§ Dataset content
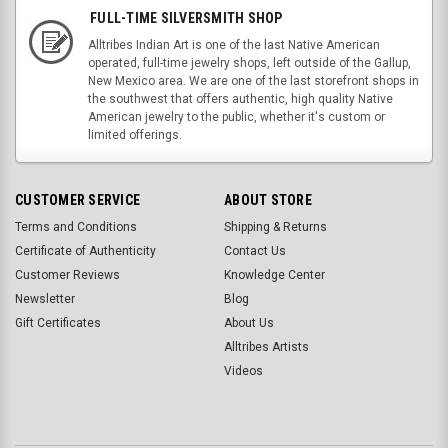
FULL-TIME SILVERSMITH SHOP
Alltribes Indian Art is one of the last Native American
operated, full-time jewelry shops, left outside of the Gallup,
New Mexico area. We are one of the last storefront shops in
the southwest that offers authentic, high quality Native
American jewelry to the public, whether it's custom or
limited offerings.
CUSTOMER SERVICE
ABOUT STORE
Terms and Conditions
Shipping & Returns
Certificate of Authenticity
Contact Us
Customer Reviews
Knowledge Center
Newsletter
Blog
Gift Certificates
About Us
Alltribes Artists
Videos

§ Work instructions
The reply should consist only of the lines from the top of the material above through the line with "Terms and Conditions", printed exactly, pictures omitted.

§ Result of this task
FULL-TIME SILVERSMITH SHOP
Alltribes Indian Art is one of the last Native American
operated, full-time jewelry shops, left outside of the Gallup,
New Mexico area. We are one of the last storefront shops in
the southwest that offers authentic, high quality Native
American jewelry to the public, whether it's custom or
limited offerings.
CUSTOMER SERVICE
ABOUT STORE
Terms and Conditions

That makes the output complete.